Tactile Adaptation and Reinforcement Learning

The integration of tactile sensors on snake robots presents a novel capability: whole-body tactile perception. This allows the robots to detect contact forces at various points along their bodies, providing them with an intricate understanding of surface characteristics like roughness or slope. Recognizing the potential of tactile feedback, this paper introduces a hierarchical reinforcement learning (HRL) architecture to create a control system that enhances the adaptability of snake robots to difficult terrains such as large-scale caves.

Hierarchical Control Scheme and Training

The architecture divides the navigation challenge into three levels. At the highest level, global navigation involves path planning and waypoint generation. On the local navigation level, reinforcement learning (RL) governs how the robot adapts to immediate terrain using tactile feedback to steer from waypoint to waypoint. Finally, the lowest level relies on practical joint controllers to carry out the movement commands.

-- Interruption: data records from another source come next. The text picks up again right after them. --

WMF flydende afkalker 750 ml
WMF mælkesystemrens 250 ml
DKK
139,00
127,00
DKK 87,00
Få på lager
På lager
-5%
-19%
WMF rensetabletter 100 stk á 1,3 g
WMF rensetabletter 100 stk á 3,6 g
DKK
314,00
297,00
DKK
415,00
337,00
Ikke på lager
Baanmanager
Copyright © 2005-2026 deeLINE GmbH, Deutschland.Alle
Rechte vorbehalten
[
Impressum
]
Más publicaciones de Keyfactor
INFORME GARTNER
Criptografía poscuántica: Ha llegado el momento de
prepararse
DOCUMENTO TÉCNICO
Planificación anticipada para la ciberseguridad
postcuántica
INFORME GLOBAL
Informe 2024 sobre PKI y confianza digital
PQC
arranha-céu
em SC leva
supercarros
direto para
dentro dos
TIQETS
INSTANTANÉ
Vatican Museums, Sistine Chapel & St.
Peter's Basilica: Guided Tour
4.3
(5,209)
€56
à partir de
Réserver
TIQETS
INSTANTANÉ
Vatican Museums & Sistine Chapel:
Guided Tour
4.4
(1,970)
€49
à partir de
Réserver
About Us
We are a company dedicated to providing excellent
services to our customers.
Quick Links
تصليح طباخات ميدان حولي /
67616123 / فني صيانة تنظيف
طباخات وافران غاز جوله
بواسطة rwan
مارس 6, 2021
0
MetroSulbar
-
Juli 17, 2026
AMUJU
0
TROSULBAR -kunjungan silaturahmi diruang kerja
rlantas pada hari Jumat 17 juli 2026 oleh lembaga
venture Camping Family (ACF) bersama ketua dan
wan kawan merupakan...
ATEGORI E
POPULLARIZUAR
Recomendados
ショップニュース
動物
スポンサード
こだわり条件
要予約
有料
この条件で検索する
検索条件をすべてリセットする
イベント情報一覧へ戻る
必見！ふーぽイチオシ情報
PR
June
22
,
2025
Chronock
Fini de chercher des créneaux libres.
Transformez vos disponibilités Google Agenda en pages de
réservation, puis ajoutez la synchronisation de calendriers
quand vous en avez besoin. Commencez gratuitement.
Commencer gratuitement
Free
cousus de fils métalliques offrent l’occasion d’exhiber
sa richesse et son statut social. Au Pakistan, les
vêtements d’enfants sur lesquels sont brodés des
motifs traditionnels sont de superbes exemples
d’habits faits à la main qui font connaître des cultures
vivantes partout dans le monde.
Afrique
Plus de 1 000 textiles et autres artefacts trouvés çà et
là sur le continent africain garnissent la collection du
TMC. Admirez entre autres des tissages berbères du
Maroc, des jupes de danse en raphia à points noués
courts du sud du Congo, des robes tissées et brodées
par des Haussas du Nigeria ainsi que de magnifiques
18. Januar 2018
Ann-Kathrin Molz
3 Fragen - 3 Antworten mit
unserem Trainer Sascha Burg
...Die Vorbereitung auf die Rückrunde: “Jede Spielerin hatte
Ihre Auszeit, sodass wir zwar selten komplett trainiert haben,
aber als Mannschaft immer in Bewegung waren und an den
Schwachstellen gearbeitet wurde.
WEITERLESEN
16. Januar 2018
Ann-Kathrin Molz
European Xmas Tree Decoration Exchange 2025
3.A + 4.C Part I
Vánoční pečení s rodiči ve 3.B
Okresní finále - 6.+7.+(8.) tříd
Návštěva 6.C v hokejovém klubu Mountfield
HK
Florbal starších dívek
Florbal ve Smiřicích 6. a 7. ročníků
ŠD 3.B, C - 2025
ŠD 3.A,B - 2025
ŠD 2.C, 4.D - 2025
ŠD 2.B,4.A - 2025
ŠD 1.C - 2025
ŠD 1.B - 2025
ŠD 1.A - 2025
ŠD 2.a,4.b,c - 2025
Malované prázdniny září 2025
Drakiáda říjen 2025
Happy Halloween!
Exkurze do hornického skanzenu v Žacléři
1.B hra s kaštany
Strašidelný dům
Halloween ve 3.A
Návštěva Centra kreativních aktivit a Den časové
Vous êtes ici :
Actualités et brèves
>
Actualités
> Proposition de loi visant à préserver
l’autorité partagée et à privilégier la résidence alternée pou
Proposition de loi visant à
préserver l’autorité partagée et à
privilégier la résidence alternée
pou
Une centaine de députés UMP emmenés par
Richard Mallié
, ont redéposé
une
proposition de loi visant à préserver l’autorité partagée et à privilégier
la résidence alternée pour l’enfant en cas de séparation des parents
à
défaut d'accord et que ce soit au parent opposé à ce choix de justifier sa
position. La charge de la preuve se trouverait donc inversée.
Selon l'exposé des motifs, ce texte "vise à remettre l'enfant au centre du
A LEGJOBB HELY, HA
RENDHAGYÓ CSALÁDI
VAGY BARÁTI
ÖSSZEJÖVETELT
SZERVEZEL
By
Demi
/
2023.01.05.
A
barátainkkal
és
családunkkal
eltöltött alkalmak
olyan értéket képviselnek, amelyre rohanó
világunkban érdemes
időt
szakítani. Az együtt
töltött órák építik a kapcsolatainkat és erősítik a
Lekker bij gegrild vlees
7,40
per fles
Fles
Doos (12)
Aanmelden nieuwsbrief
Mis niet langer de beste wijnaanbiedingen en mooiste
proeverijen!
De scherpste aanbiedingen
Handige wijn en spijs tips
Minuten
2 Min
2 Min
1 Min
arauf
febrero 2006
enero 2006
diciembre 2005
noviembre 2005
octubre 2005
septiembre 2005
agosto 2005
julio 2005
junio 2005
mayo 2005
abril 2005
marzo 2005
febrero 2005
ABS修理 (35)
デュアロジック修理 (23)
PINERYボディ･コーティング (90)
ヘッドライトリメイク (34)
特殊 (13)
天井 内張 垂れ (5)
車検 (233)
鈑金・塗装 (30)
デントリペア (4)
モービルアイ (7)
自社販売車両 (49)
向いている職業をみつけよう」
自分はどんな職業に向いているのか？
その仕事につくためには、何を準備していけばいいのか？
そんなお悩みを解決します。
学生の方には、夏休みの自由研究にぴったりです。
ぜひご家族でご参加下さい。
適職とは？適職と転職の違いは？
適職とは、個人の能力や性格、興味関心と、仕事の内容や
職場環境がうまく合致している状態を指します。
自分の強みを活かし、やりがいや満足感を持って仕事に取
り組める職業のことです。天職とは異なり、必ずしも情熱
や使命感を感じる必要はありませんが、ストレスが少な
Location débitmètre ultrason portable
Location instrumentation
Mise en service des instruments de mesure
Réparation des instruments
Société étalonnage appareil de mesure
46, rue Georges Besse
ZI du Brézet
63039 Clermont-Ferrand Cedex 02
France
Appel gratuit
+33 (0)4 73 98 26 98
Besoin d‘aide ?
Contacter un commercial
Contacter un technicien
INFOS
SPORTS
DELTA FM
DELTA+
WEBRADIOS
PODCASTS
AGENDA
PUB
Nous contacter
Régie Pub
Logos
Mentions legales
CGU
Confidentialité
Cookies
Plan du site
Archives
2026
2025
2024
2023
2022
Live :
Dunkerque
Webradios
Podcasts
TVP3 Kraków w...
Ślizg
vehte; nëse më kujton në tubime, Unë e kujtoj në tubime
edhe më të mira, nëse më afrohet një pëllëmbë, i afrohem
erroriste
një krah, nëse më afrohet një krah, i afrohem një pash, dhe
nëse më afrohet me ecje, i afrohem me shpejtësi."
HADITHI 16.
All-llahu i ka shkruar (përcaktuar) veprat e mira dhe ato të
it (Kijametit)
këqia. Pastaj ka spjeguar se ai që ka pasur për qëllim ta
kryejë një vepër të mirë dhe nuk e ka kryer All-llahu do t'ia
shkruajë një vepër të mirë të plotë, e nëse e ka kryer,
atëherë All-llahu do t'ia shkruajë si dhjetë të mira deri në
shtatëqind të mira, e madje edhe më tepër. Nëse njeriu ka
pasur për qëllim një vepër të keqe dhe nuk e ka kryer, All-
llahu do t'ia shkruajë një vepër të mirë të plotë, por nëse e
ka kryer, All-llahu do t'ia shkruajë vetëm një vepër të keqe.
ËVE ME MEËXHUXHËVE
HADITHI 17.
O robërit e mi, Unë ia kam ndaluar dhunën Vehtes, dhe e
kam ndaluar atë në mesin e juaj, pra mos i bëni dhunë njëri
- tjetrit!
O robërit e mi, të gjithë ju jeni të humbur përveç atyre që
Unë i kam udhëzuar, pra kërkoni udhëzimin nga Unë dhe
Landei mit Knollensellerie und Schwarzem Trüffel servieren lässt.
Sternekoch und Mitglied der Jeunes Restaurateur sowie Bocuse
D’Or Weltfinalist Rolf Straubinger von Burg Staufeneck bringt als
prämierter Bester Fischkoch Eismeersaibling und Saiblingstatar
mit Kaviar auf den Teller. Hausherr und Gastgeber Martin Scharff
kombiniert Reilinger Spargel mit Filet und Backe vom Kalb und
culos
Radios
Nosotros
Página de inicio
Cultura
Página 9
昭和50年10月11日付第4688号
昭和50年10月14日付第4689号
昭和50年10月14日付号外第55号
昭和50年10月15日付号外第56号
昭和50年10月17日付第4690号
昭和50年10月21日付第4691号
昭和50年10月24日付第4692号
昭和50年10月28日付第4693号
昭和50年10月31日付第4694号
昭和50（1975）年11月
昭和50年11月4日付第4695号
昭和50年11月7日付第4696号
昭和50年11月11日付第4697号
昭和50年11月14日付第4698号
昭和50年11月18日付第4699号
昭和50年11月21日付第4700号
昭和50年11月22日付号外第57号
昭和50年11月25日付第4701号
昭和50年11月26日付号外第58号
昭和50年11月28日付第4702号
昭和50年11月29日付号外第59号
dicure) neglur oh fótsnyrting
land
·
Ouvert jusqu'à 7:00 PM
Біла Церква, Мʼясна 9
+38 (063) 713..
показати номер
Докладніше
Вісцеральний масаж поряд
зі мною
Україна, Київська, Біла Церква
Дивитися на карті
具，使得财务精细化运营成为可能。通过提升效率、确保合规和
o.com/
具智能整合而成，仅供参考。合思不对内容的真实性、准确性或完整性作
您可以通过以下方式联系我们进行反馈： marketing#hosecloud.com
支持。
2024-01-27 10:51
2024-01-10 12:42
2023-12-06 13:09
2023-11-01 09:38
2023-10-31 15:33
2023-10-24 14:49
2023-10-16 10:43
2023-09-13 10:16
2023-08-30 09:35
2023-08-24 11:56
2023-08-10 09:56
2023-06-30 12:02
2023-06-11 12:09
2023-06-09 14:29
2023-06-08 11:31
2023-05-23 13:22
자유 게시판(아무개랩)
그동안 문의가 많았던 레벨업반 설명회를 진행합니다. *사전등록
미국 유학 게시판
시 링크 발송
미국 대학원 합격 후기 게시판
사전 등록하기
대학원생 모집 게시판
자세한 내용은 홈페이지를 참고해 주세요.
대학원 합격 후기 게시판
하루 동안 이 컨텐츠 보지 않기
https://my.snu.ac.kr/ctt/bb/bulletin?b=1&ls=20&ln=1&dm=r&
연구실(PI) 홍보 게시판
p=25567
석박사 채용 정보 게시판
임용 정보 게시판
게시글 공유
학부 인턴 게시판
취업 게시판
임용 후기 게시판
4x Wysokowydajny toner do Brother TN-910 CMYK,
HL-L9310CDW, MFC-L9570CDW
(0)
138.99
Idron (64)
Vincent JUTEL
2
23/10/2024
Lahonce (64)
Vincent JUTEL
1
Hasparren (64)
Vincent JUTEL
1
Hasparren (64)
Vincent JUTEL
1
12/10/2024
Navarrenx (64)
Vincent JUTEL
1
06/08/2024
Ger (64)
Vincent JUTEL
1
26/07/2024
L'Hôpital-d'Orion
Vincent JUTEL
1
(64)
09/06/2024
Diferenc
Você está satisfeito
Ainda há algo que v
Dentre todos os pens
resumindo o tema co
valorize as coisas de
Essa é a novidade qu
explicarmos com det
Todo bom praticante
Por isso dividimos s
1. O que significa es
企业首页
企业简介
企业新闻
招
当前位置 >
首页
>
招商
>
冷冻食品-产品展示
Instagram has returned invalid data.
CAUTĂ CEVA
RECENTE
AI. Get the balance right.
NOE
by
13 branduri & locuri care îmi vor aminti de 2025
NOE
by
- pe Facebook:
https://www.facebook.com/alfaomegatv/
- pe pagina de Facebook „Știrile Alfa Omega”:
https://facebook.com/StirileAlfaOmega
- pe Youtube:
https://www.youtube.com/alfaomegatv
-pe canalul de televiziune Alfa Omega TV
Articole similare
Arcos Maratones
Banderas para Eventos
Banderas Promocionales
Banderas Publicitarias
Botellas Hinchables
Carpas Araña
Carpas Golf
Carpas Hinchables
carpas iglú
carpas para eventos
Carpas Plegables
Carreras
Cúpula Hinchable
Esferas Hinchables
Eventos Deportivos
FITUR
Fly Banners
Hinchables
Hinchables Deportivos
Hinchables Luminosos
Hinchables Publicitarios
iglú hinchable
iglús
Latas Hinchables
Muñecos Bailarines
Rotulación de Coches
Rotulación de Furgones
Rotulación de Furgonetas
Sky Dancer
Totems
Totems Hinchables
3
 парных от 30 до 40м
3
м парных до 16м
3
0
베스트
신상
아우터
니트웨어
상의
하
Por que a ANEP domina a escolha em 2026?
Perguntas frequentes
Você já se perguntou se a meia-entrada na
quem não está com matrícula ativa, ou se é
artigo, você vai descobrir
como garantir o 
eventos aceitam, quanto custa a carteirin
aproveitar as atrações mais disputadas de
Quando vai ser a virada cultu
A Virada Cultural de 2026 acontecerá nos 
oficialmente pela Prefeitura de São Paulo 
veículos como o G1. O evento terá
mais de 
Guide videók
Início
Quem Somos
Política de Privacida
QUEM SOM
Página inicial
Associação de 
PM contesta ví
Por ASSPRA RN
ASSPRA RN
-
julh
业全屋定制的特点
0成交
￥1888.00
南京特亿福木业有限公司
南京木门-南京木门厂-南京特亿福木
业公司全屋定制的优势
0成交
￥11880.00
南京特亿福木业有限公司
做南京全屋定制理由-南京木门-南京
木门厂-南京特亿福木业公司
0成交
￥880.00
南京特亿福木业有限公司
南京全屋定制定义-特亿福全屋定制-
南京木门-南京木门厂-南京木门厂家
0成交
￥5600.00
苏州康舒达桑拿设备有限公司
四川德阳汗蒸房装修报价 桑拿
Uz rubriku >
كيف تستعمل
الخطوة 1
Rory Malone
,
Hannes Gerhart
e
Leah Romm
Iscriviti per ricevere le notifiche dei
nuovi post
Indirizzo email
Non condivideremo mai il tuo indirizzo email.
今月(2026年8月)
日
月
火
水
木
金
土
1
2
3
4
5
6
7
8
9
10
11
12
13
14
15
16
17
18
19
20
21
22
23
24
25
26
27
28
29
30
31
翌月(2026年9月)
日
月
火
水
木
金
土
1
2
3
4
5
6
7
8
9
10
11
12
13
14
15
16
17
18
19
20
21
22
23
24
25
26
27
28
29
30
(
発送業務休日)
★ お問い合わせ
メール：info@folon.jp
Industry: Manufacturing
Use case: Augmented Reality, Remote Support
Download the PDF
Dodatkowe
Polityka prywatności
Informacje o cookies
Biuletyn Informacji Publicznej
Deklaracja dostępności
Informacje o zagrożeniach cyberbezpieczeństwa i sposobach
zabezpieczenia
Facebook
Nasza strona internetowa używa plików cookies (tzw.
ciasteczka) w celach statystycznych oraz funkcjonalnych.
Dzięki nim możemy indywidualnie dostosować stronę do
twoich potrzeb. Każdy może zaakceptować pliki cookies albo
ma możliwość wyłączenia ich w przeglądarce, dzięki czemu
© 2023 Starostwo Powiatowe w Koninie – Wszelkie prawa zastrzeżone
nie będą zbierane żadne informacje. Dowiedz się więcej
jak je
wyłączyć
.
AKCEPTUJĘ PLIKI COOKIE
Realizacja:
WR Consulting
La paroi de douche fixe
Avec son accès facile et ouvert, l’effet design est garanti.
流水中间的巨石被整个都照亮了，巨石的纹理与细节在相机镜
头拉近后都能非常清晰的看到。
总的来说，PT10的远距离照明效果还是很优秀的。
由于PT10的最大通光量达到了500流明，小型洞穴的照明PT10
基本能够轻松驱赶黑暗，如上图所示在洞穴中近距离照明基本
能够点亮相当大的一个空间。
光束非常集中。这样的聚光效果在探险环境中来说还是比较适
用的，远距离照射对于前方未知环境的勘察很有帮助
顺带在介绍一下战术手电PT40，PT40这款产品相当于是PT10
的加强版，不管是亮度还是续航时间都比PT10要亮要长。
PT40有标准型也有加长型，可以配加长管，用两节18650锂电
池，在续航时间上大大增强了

To train the local navigation control system, a two-phase curriculum learning strategy was employed. Initially, basic gaits are learned without tactile inputs. Following this, a tactile-adaptive local navigation control scheme uses RL models called Adaptors, which take tactile information from adjacent body parts and make real-time decisions on gait selection. This second phase ensures the snake robot develops the ability to adapt its locomotion patterns based on physical sensations, learning to traverse previously unseen terrains.

Simulation and Results

The simulation phase highlighted the challenges of using tactile sensors for RL due to computational intensity. To address this, a distributed reinforcement learning framework was used to distribute the computational load across multiple machines, significantly speeding up the training process. Extensive testing within randomly generated cave environments showed that the snakes with tactile-adaptive control outperformed traditional RL controllers, demonstrating superior navigation ability and increased robustness when encountering new terrains.

Conclusion

The paper's findings confirm that tactile perception can significantly improve the terrain adaptability of snake robots. By combining hierarchical reinforcement learning with a curriculum structure and distributed computing, this approach paves the way for flexible robots capable of performing versatile and advanced tasks in search-and-rescue operations, planetary exploration, and environments inaccessible to humans and traditional robots. Future research is anticipated to undertake real-world testing and further refine this inventive control strategy.